The structure of alloys of this group is about the same as that of plain nickel steel, except for the presence of chromium carbide.

The principal uses of this steels are in the manufacture of gears, forged, axles, crankshafts, propeller shafts, connecting rods, and machine parts generally.

A very important steel in the chrome-nickel series contains from 16 to 19 per cent chromium, 7 to 10 per cent nickel, and less than 0.15 per cent carbon. This steel is austenitic at all temperatures. Its physical properties can be altered only by cold working.
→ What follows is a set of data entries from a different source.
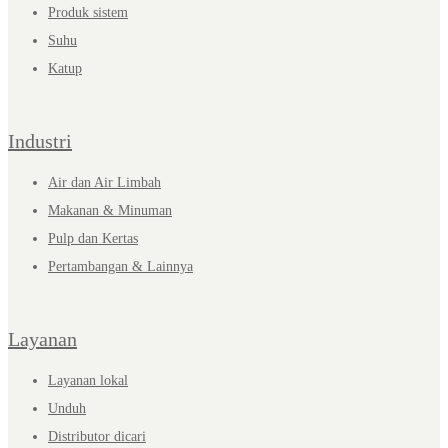
Produk sistem
Suhu
Katup
Industri
Air dan Air Limbah
Makanan & Minuman
Pulp dan Kertas
Pertambangan & Lainnya
Layanan
Layanan lokal
Unduh
Distributor dicari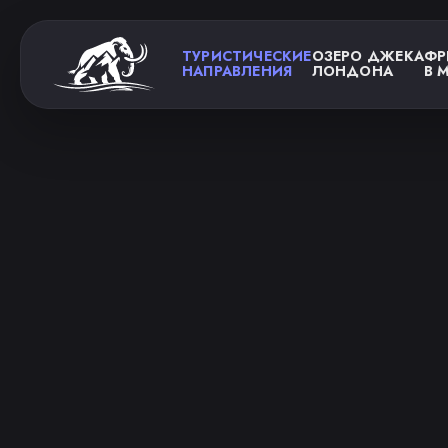
ТУРИСТИЧЕСКИЕ
ОЗЕРО ДЖЕКА
ФР
НАПРАВЛЕНИЯ
ЛОНДОНА
В 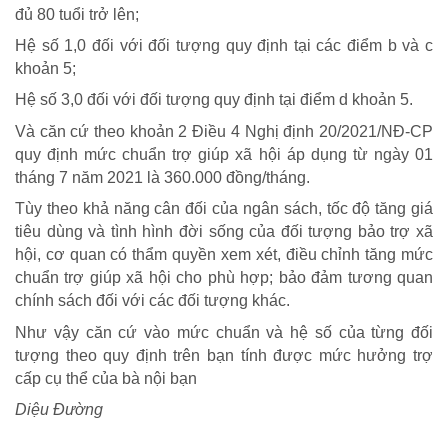
đủ 80 tuổi trở lên;
Hệ số 1,0 đối với đối tượng quy định tại các điểm b và c
khoản 5;
Hệ số 3,0 đối với đối tượng quy định tại điểm d khoản 5.
Và căn cứ theo khoản 2 Điều 4 Nghị định 20/2021/NĐ-CP
quy định mức chuẩn trợ giúp xã hội áp dụng từ ngày 01
tháng 7 năm 2021 là 360.000 đồng/tháng.
Tùy theo khả năng cân đối của ngân sách, tốc độ tăng giá
tiêu dùng và tình hình đời sống của đối tượng bảo trợ xã
hội, cơ quan có thẩm quyền xem xét, điều chỉnh tăng mức
chuẩn trợ giúp xã hội cho phù hợp; bảo đảm tương quan
chính sách đối với các đối tượng khác.
Như vậy căn cứ vào mức chuẩn và hệ số của từng đối
tượng theo quy định trên bạn tính được mức hưởng trợ
cấp cụ thể của bà nội bạn
Diệu Đường
NHỊP CẦU NHÂN ÁI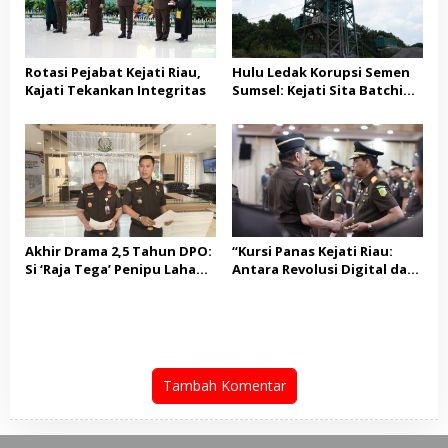
Rotasi Pejabat Kejati Riau,
Hulu Ledak Korupsi Semen
Kajati Tekankan Integritas
Sumsel: Kejati Sita Batching
Plant SICOMA Milik PT KMM!
Akhir Drama 2,5 Tahun DPO:
“Kursi Panas Kejati Riau:
Si ‘Raja Tega’ Penipu Lahan
Antara Revolusi Digital dan
Rp1,1 Miliar Diringkus di
Bersih-Bersih Oknum Nakal”
Pekanbaru!
Tambah Komentar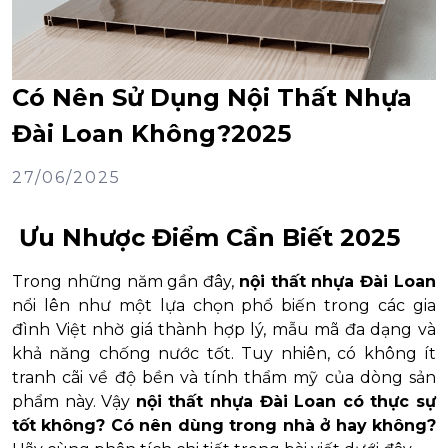
Có Nên Sử Dụng Nội Thất Nhựa
Đài Loan Không?2025
27/06/2025
Ưu Nhược Điểm Cần Biết 2025
Trong những năm gần đây,
nội thất nhựa Đài Loan
nổi lên như một lựa chọn phổ biến trong các gia
đình Việt nhờ giá thành hợp lý, mẫu mã đa dạng và
khả năng chống nước tốt. Tuy nhiên, có không ít
tranh cãi về độ bền và tính thẩm mỹ của dòng sản
phẩm này. Vậy
nội thất nhựa Đài Loan có thực sự
tốt không? Có nên dùng trong nhà ở hay không?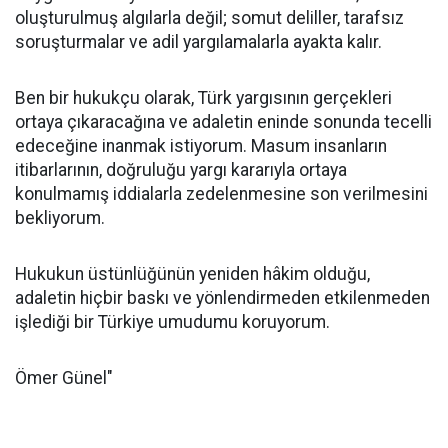
oluşturulmuş algılarla değil; somut deliller, tarafsız
soruşturmalar ve adil yargılamalarla ayakta kalır.
Ben bir hukukçu olarak, Türk yargısının gerçekleri
ortaya çıkaracağına ve adaletin eninde sonunda tecelli
edeceğine inanmak istiyorum. Masum insanların
itibarlarının, doğruluğu yargı kararıyla ortaya
konulmamış iddialarla zedelenmesine son verilmesini
bekliyorum.
Hukukun üstünlüğünün yeniden hâkim olduğu,
adaletin hiçbir baskı ve yönlendirmeden etkilenmeden
işlediği bir Türkiye umudumu koruyorum.
Ömer Günel"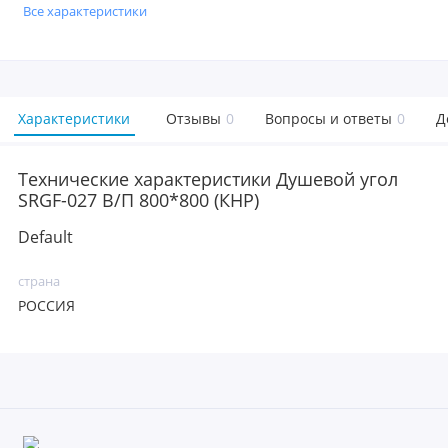
Все характеристики
Характеристики
Отзывы
0
Вопросы и ответы
0
Д
Технические характеристики Душевой угол
SRGF-027 В/П 800*800 (КНР)
Default
страна
РОССИЯ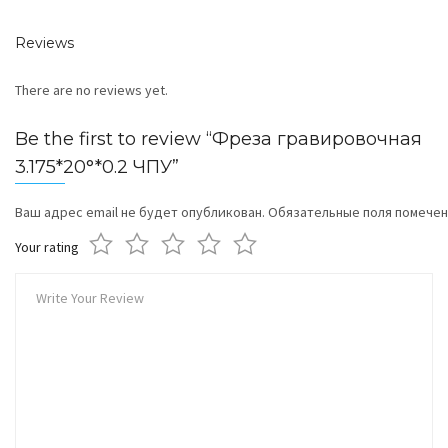
Reviews
There are no reviews yet.
Be the first to review “Фреза гравировочная
3.175*20°*0.2 ЧПУ”
Ваш адрес email не будет опубликован.
Обязательные поля помече
Your rating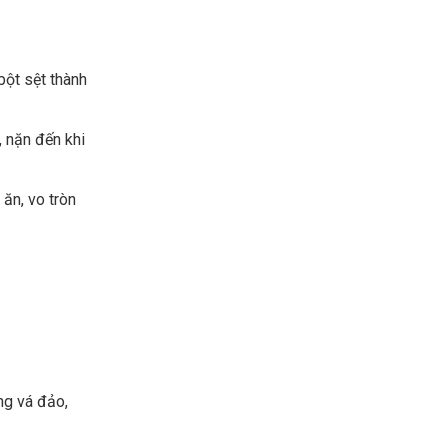
bột sệt thành
, nặn đến khi
 ăn, vo tròn
ng vá đảo,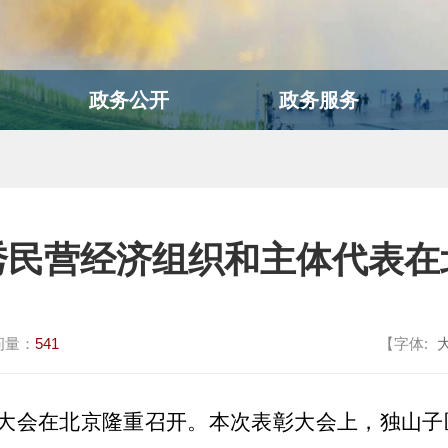
政务公开
政务服务
秀民营经济组织和主体代表在
问量：
541
【字体:
大会在北京隆重召开。本次表彰大会上，独山子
One of these steels is commonly called 18-8 stainless steel.

Selection and Properties of Alloy Steel

The selection of alloy steel for any given requirement depends primarily upon their characteristics and their prices. The latter factor is important because, under certain conditioned, it may be more economical to use more steel having lower physical properties than the smaller amount of a more expensive steel.

Lightness is an important factor, where the quenched and tempered alloy steel serves as a very useful purpose. Often several steels may satisfy the requirements, in w/c case the least expensive one is selected.

In selecting of alloy steel other factors must be taken into account such as follows:

Machinability

Sensitiveness to the heat treatment operation

Ability to harden a fair depth, w/c is especially important where large pieces are to be heat-treated.

One of the most desirable properties is uniformity of structure and of mechanical properties. Some alloy steels seem to have a narrower range of variability than others when heat-treated to give a desired set of properties. The selection of alloy steel is best suited to meet a given set of conditions is a matter requiring considerable experience and sound engineering judgment.

Alloy Cast Iron

Using the elements nickel, chromium, molybdenum, and vanadium, is cheaper than cast steel and in many cases may be better suited to the purpose. These elements are used either singly or in combination and they influence the structure and properties of the cast iron in much the same way as they affect steel.

Nickel acts like silicon to promote graphitization, and is also produces a finer graphitic structure.

Automobile cylinders, pistons, rings, brake drums, forging dies, valves and a great variety of other products are being made of alloy cast iron. This materials can also be heat-treated to improve its properties.